I felt like I got a decent amount of sun growing up - I remember many summer days spent at the pool, my family had a boat for a time and we spent quite a few weekends out on the lake. Back then, I don't remember caring too much about applying sun screen either. My sun exposure lessened as I grew older - between school, work, volleyball, and other obligations, I am sure that I no longer get as much sun exposure and I am much more conscientiuos about wearing sun screen. Maybe it is time to get outside more and leave the sunscreen at home. Since I have already been diagnosed, it may not help, but it certainly cannot hurt. In addition, I intend to take Vitamin D supplements - again it cannot hurt to get a little more D (unless I develop kidney stones, but I will keep my intake at a reasonable level).
While, this is not a cure, it does appear that we have discovered one way to, possibly, lower the incidence rate of MS. One thing is for sure, when I have children, they will definitely be spending a lot of time in the sun!
For more articles/information regarding this topic, go to:
More sun and vitamin D may prevent MS risk
MS Less Likely With Plenty of Sun, Vitamin D
Vitamin D: The Multiple Sclerosis Connection
NMSS - News Detail
Now, the negative side to the sun (other than skin cancer). Other new research suggests that warm weather may hurt cognitive skills in those with MS; "people with multiple sclerosis (MS) may find it harder to learn, remember or process information on warmer days of the year." Other studies have linked warmer weather to more disease activity and we know that raising the core temperature of an MS patient can often worsen symptoms, but this is the first reasearch to focus on cognitive functioning. A press release states that "40 people with MS and 40 people without MS were given tests that measured learning, memory and the speed at which they processed information." The MS patients also underwent brain scans and daily temperatures on test days were also recorded. "The study found that people with MS scored 70 percent better on thinking tests during cooler days compared to warmer days of the year. There was no link between thinking test scores and temperature for those without MS."
There is always good news and bad I guess. Interesting stuff though.

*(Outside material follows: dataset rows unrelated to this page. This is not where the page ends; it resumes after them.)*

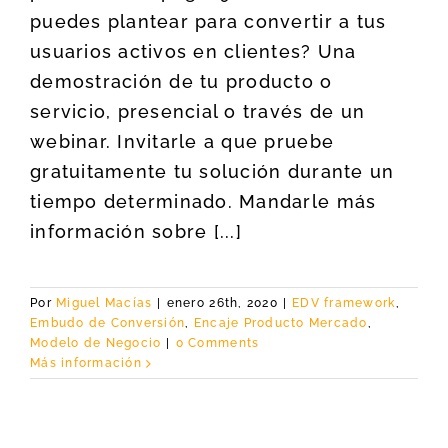
puedes plantear para convertir a tus
usuarios activos en clientes? Una
demostración de tu producto o
servicio, presencial o través de un
webinar. Invitarle a que pruebe
gratuitamente tu solución durante un
tiempo determinado. Mandarle más
información sobre [...]
Por
Miguel Macías
|
enero 26th, 2020
|
EDV framework
,
Embudo de Conversión
,
Encaje Producto Mercado
,
Modelo de Negocio
|
0 Comments
Más información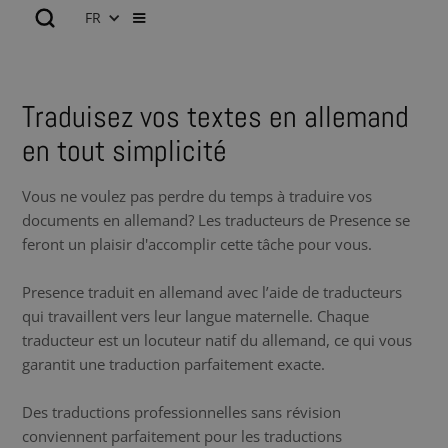
FR
Traduisez vos textes en allemand
en tout simplicité
Vous ne voulez pas perdre du temps à traduire vos
documents en allemand? Les traducteurs de Presence se
feront un plaisir d'accomplir cette tâche pour vous.
Presence traduit en allemand avec l’aide de traducteurs
qui travaillent vers leur langue maternelle. Chaque
traducteur est un locuteur natif du allemand, ce qui vous
garantit une traduction parfaitement exacte.
Des traductions professionnelles sans révision
conviennent parfaitement pour les traductions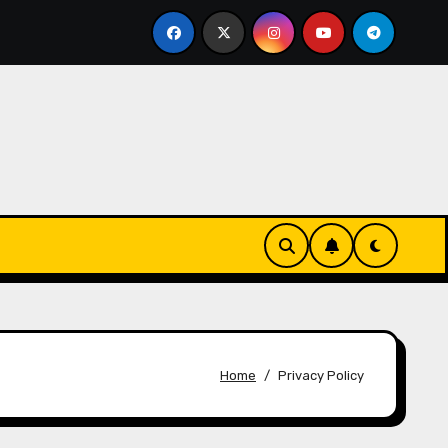
eften, Maximaliseren van waarde
Maandelijkse Inlogtoe
Home
Privacy Policy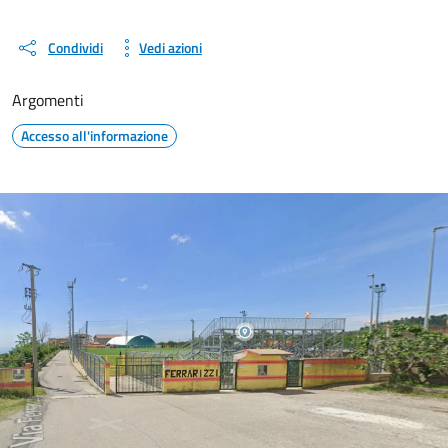
Condividi
Vedi azioni
Argomenti
Accesso all'informazione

My next post (which may need to be broken down into 2 to 4 posts) will focus on my 2/17/11 post's 7th topic of discussion: Future Therapies: Loquinimod (currently in phase 3), Teriflunamide (currently in phase 3), BG-12 (currently in phase 2), and Estriol (currently in phase 2). No other information was given about these four therapies, so I will do some research and report back. Campath: consists of 5 infusions per year, has had an impressive phase 3, studies showing that it is 75% better than Rebif. Rituximab is anti-B white blood cells and consists of infusions every 6 months; studies showing 50% reduction in exacerbation rate. Vaccination Strategies (essentially allergy shots - there are theories that MS is like an allergic reaction) include Tovaxin and Apitope; these essentially desensitize the brain attack.